5 Story-Driven Marketing Tips for Nonprofits
Storytelling is an integral part of sharing your nonprofit’s mission. What spurred passion in you to devote your time to serving this mission? Likely, helping a person in need or hearing an emotive story is what spurred your emotional connection to join or start the foundation.
Humans of New York is a masterclass in storytelling. New York City has 8.5 million inhabitants. That number makes it easy for people to feel lonely and for deep connections to be hard to seek out.
Brandon Stanton, the photographer behind the blog, simply shares portraits of various people in New York with a small paragraph exploring a seminal moment or thought in the subject’s life. His work has created numerous connections between people and humanized a lot of unsightly social ills, like homelessness, drug addiction and income inequality.
He’s utilized his notoriety to fundraise millions of dollars for low-income school children, refugees and other causes. That’s the power of a good storyteller.
Here are five ways you can do the same for your nonprofit organization.
1. Find a Strong Protagonist
Who have you met through your foundation that made you feel that all the late nights, tough times fundraising and harrowing days were worth it? They likely have a compelling story to tell about their life and how your organization improved their circumstances.
Choose a story that moves you, so that you can relay that passion unfiltered to your audience, like how Mercy Corps highlights Syrian farmers, Jordan refugees and children in Guatemala as protagonists that reflect their cause.
2. Use Imagery
Crafting words that give a vivid picture of your audience will help them to empathize more emotionally with your project. Pair these words with actual images of your nonprofits aid efforts.
Juxtaposing before and after photos is an effective way to convey a message, especially if telling a story of how your project helped a single individual or small community. Donors will be electrified to visualize how their contribution has striking effects.
This technique also works well with environmental nonprofits. Did your organization stop that forest from becoming overly developed? Show a picture of what the land would look like stripped from its resources, and then show how it looks thanks to your conservation efforts.
Images translate well on social media channels. Besides before and after photos, images are a great way to keep your donors feeling a part of the process.
Video can create an even stronger connection. Invisible People, a project concerned with homeless people’s rights, features an interview with a young homeless woman named Natasha in 2012. The video had almost one million views and spurred the awareness of Invisible People.
This viral video translated to increase in funding for the program, which means increased aid for the homeless. Natasha is currently off the streets, working three jobs and caring for a new baby.
3. Leverage Social Media
Social media gets a bad reputation, but its original purpose—to connect people from across the globe—is a crucial tool for nonprofit storytelling.
YouTube and Vimeo are platforms to host and share videos. Invisible People was able to share Natasha’s story by utilizing YouTube.
Instagram is the best place to share a snapshot of a community you serve. Use the platform to entice potential donors to click through to your site for the whole picture.
Facebook is where you can share long stories and multiple images. Facebook is one of the most likely places your nonprofit's story will go viral since the demographic is older and they can share entire posts. Sharing entire posts is more thorough compared to an Instagram snapshot or a quick Twitter blurb.

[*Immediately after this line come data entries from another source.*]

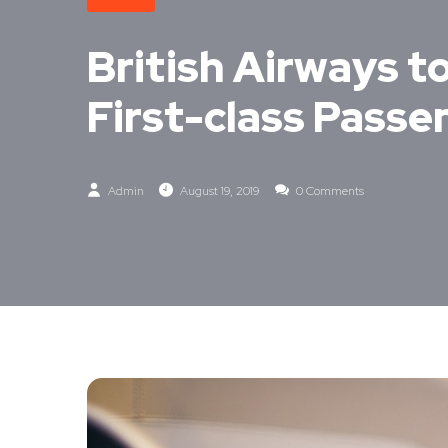
British Airways to
First-class Passe
Admin
August 19, 2019
0 Comments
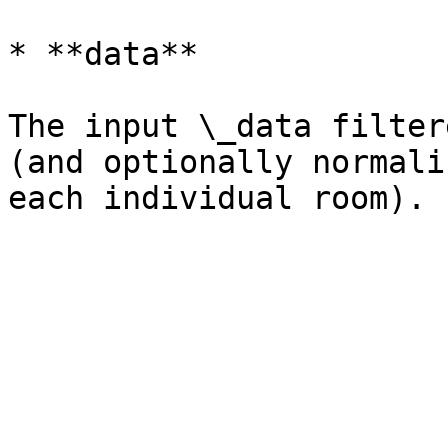
* **data**

The input \_data filter
(and optionally normali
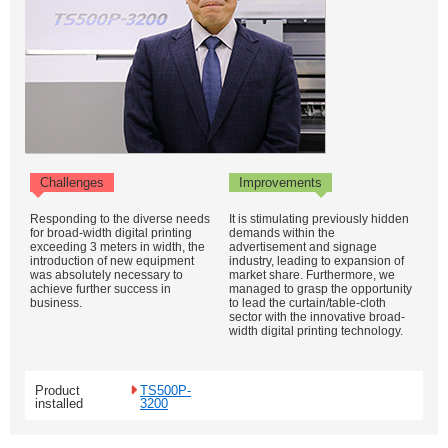
Challenges
Improvements
Responding to the diverse needs
It is stimulating previously hidden
for broad-width digital printing
demands within the
exceeding 3 meters in width, the
advertisement and signage
introduction of new equipment
industry, leading to expansion of
was absolutely necessary to
market share. Furthermore, we
achieve further success in
managed to grasp the opportunity
business.
to lead the curtain/table-cloth
sector with the innovative broad-
width digital printing technology.
Product
TS500P-
installed
3200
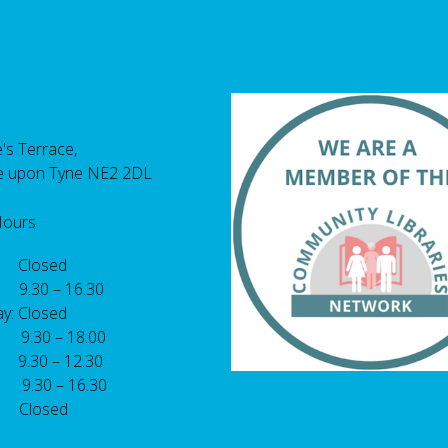
's Terrace,
e upon Tyne NE2 2DL
Hours
 Closed
 9.30 – 16.30
y: Closed
: 9.30 – 18.00
9.30 – 12.30
: 9.30 – 16.30
 Closed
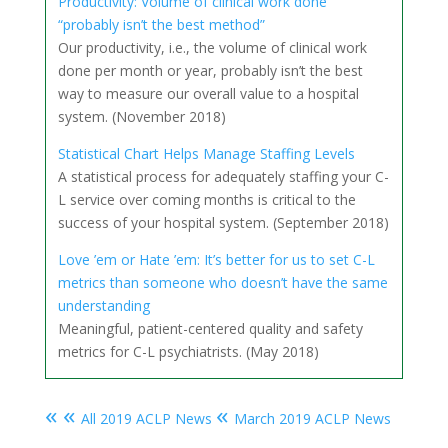
Productivity: Volume of clinical work done
“probably isn’t the best method”
Our productivity, i.e., the volume of clinical work
done per month or year, probably isn’t the best
way to measure our overall value to a hospital
system. (November 2018)
Statistical Chart Helps Manage Staffing Levels
A statistical process for adequately staffing your C-
L service over coming months is critical to the
success of your hospital system. (September 2018)
Love ’em or Hate ’em: It’s better for us to set C-L
metrics than someone who doesn’t have the same
understanding
Meaningful, patient-centered quality and safety
metrics for C-L psychiatrists. (May 2018)
« «
«
All 2019 ACLP News
March 2019 ACLP News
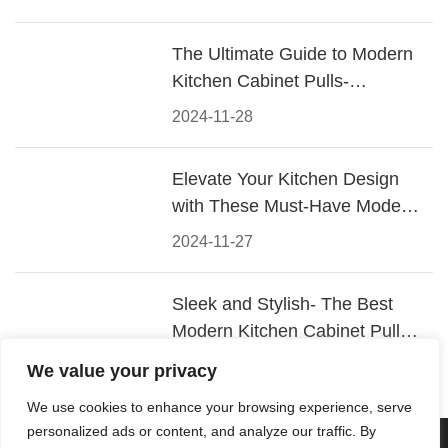
The Ultimate Guide to Modern
Kitchen Cabinet Pulls-
Materials, Styles, and Tips
2024-11-28
Elevate Your Kitchen Design
with These Must-Have Modern
Cabinet Pulls
2024-11-27
Sleek and Stylish- The Best
Modern Kitchen Cabinet Pulls
for a Contemporary Look
2024-11-26
We value your privacy
We use cookies to enhance your browsing experience, serve
personalized ads or content, and analyze our traffic. By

Partners In Health utilize their Instagram account to share stories of communities they serve and also to connect with other nonprofits. It's not a competition—nonprofits can build each other up and create greater brand awareness through increased exposure.
4. Go In-Depth
Devote a good chunk of your time to finding the true experience of people you are helping. Don’t write off storytelling as a formulaic biography. Humans of New York is successful because Stanton has a knack for drawing out deeply personal details that resonate with his audience. Devote resources to learning your nonprofit’s emotional and multifaceted impact on the communities you help.
If you aren't a wordsmith and don't have the budget to hire one, consider using video as a medium. Also, remember that a well-taken photograph can convey boundless thoughts without a word. Get creative, and let your storytelling style showcase your nonprofit's personality. Authenticity is infectious.

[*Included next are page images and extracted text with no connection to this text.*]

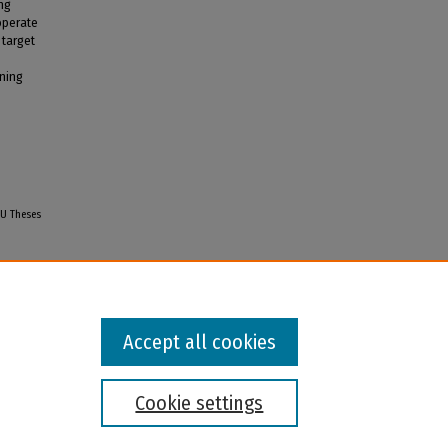
ing
operate
 target
ining
GU Theses
Accept all cookies
Cookie settings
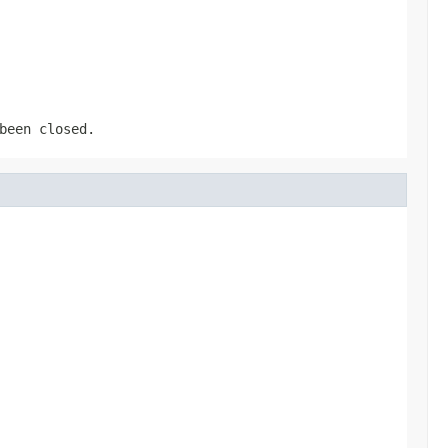
been closed.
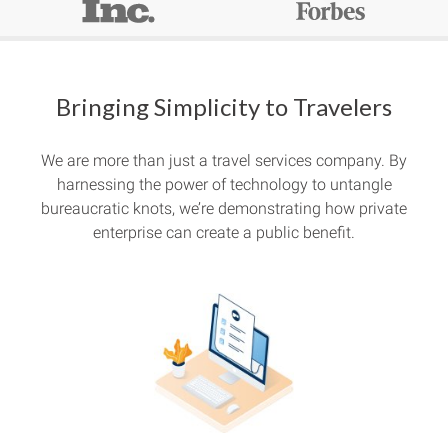
Bringing Simplicity to Travelers
We are more than just a travel services company. By
harnessing the power of technology to untangle
bureaucratic knots, we’re demonstrating how private
enterprise can create a public benefit.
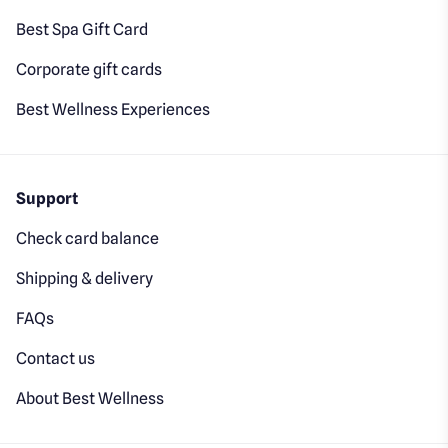
Best Spa Gift Card
Corporate gift cards
Best Wellness Experiences
Support
Check card balance
Shipping & delivery
FAQs
Contact us
About Best Wellness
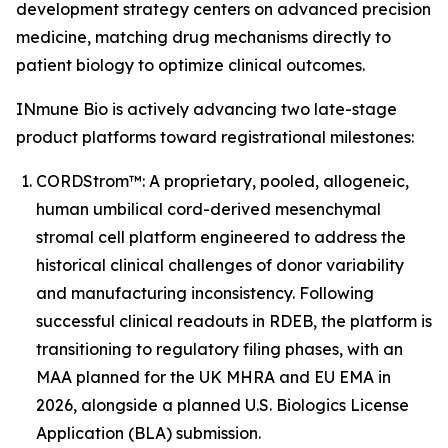
development strategy centers on advanced precision
medicine, matching drug mechanisms directly to
patient biology to optimize clinical outcomes.
INmune Bio is actively advancing two late-stage
product platforms toward registrational milestones:
CORDStrom™: A proprietary, pooled, allogeneic,
human umbilical cord-derived mesenchymal
stromal cell platform engineered to address the
historical clinical challenges of donor variability
and manufacturing inconsistency. Following
successful clinical readouts in RDEB, the platform is
transitioning to regulatory filing phases, with an
MAA planned for the UK MHRA and EU EMA in
2026, alongside a planned U.S. Biologics License
Application (BLA) submission.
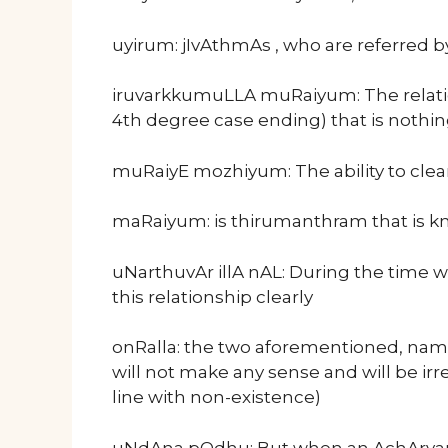
uyirum: jIvAthmAs , who are referred 
iruvarkkumuLLA muRaiyum: The relatio
4th degree case ending) that is nothi
muRaiyE mozhiyum: The ability to clear
maRaiyum: is thirumanthram that is k
uNarthuvAr illA nAL: During the time w
this relationship clearly
onRalla: the two aforementioned, nam
will not make any sense and will be irre
line with non-existence)
uNdAna pOdhu: But when an AchArya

5. Use Statistics as Supporting Evidence
Viewers want both an emotional connection and supporting evidence to act upon a call-to-action. If you were to read an engrossing story online, you'd want some evidence supporting that your emotional connection is genuine.
Your statistics can also highlight how your work is not just a moral gain, but how the organization helps the global population as a whole. Perhaps your conservation efforts have increased oxygen levels in a certain area, or your help with the homeless has lowered cases of sexual assault in your city. Donors want to know they are making a positive impact.
Storytelling is a great way to share your infectious enthusiasm with potential patrons, with these story-driven tactics proving successful in engaging an audience.